Eğer bir kişi ikincilleşmeye başlamışsa, yerini başkasına kaptırmışsa söylenir:
Pabucumuz dama atıldı!
Giriştiğimiz iş, öngörümüzden zorsa ne deriz?
Pabuç pahalı!
Değme üçkâğıtçılara bile kazık atabilecek yetenekteki kişi, Türkçemize göre, şeytana pabucu ters giydirecek güçtedir!
Uzun sözün kısası, yukarıdaki deyimlerin tümü 5 yıldır Irak’ta yaşanıyor. Bush yönetiminin 20 Mart 2003’te başlattığı kanlı işgalden sonra yaşananlarda pabucun her türlüsü vardı; bir tek “pabush” yoktu!
Anadolu’da sonu “ç” ile biten sözcükler yumuşatılarak söylenir. Pabuç yerine pek çok yerde “pabuş” kullanılır.
Türkçemizin o güzelim eşanlamlılığına, çokanlamlılığına bir de “pabush” eklenmiş oldu!
***
Iraklı gazeteci Muntazır el Zeydi bir haftadır dünya gündeminin bir numaralı ismi. Irak’taki Amerikan yönetimine veda etmek için Bağdat’a gelen Bush’un, gazetecilerin karşısına çıktığında tanıştığı ayakkabılar, binlerce sayfalık yazıdan çok daha iyi dile getirdi gerçeği.
Bush, olaydan birkaç gün sonra verdiği demeçte, bu tür şeylerin demokrasilerde olağan olduğunu anlattı, ekledi:
“Gazeteciye çok sert davranılmasın. Bu, kendini ifade etmenin ilginç ve değişik bir yoluydu...”
Bush, böyle söyleyedursun, El Zeydi’den gelen haberler şöyle:
Kemikleri kırılıncaya kadar dövüldü. El ve kaburga kemiklerinde kırık var. İç kanama oluştu.

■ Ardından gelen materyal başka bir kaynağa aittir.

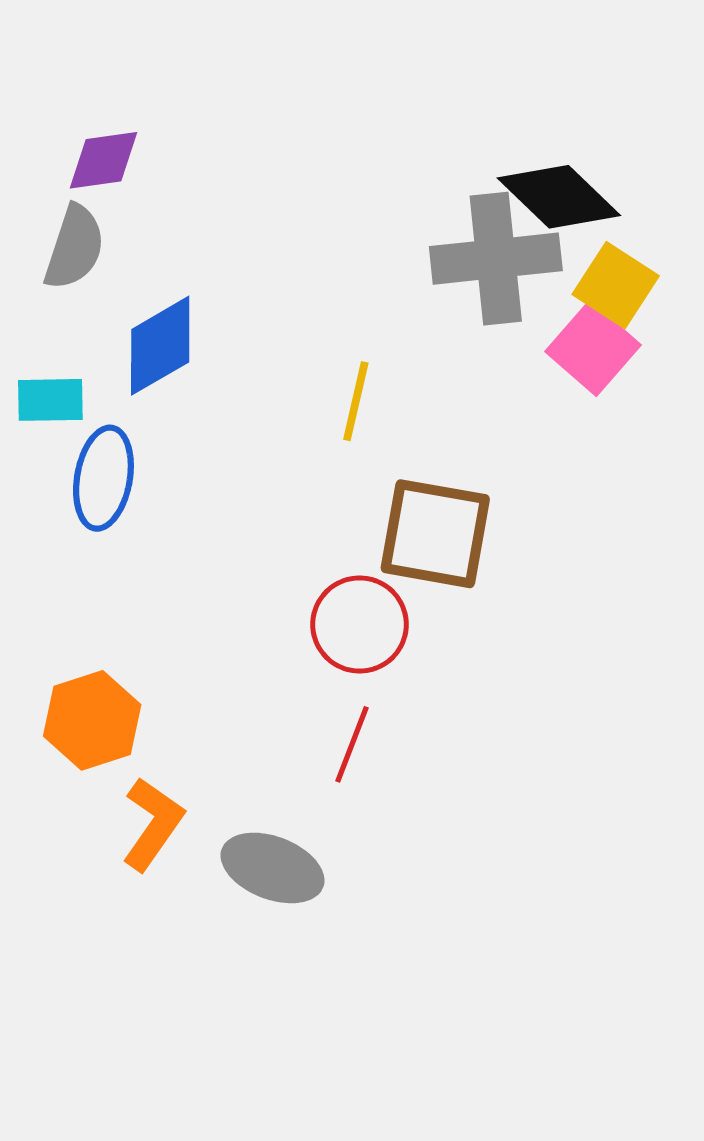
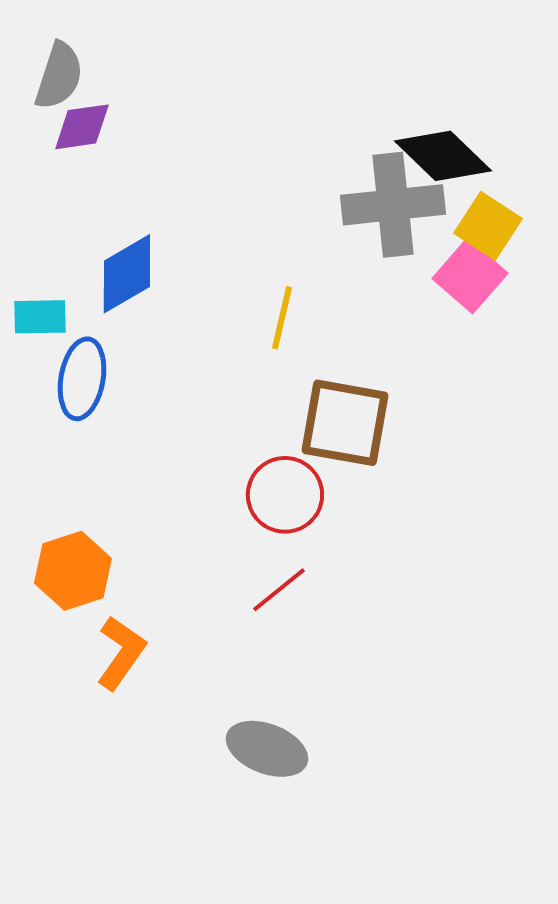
gray semicircle: (74, 247) -> (59, 76), moved
red line: (352, 744) -> (279, 590), turned 30
gray ellipse: (273, 868) -> (267, 749), moved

Olaydan sonra sorgu için nereye götürüldüğü açıklanmadı. Yabancı devlet başkanlarına hakaretten yargılanacak...
Bu bilgiler ışığında durum şu:
El Zeydi dünyada övüldü ama ülkesinde dövüldü.
Irak’ta 5 yıldır süren iç kanamaya bir de El Zeydi’nin kanaması eklenmiş oldu.
Yargılanma biçimi bizce çok yanlış. Bush, Irak için yabancı devlet başkanı değil ki, bu maddeden yargılansın!
***
El Zeydi’nin kemiklerinin bir an önce kaynamasını dileyelim...
14 Aralık dünya ayakkabı gününün hemen ertesinde 5 kıtada; pabush oyunlarının üretilmesi, ABD’nin icat etmesi gereken silahların arasına “ayakkabısavarların” da eklenmesi, şu gerçeği bir kez daha ortaya koydu:
Bir kişiyi ya da durumu gülünç hale getirmek kadar ciddi bir eleştiri yoktur!
Girişte, pabuçlu deyimleri sıralarken “pabuç kadar dili var”ı sözlük anlamı gereği olumsuzladık ama şöyle bir deyim de üretebiliriz:
Pabuç kadar yüreği var!
Ne olursa olsun, Iraklı gazeteci bütün dünyaya şunu gösterdi:
Halktan büyük güç yoktur!
Ne kadar güçlü silahlarınız olursa olsun, ne kadar etkili yönetim oluşturursanız oluşturun, halkın gerçek anlamda desteğini alamamışsanız, bu güçlerinizin tümünü halkla çarpın, sıfır çıkar!
Arap dünyasında başka bir nedenle, başka bir kişi için üretilmiş olan fıkrayı El Zeydi’ye uyarlayalım:
Bağdat’ın yeni açılan büyük alışveriş yerlerinden birinde bir kadın hızla tuvalete yönelmiş. Yanlışlıkla erkekler tuvaletine girince bir görevli kapıda tutmuş uyarmış; “Yanlış girdiniz, burası erkekler tuvaleti.”
Kadın sormuş:
“İçeride El Zeydi mi var?”- Yoo bunu nereden çıkardınız?
“Arap dünyasında başka erkek yok ki!”